- [Instructions for the task]: Transcribe every record as it stands and set the images aside.

- [Given information]:
◆ ◆ ◆ ◆ ◆

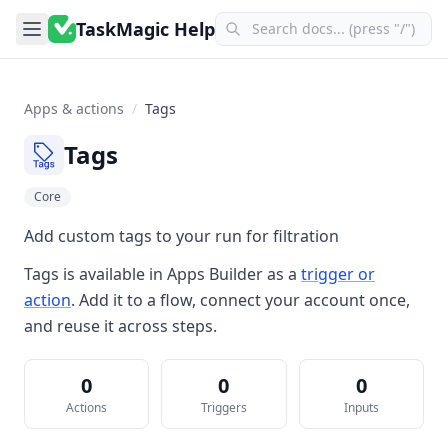
TaskMagic Help
Apps & actions
/
Tags
Tags
Core
Add custom tags to your run for filtration
Tags
is available in
Apps Builder
as a
trigger or
action
. Add it to a flow, connect your account once,
and reuse it across steps.
0
0
0
Actions
Triggers
Inputs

◆ ◆ ◆ ◆ ◆

- [Solution to the exercise]:
TaskMagic Help
Apps & actions
/
Tags
Tags
Core
Add custom tags to your run for filtration
Tags
is available in
Apps Builder
as a
trigger or
action
. Add it to a flow, connect your account once,
and reuse it across steps.
0
0
0
Actions
Triggers
Inputs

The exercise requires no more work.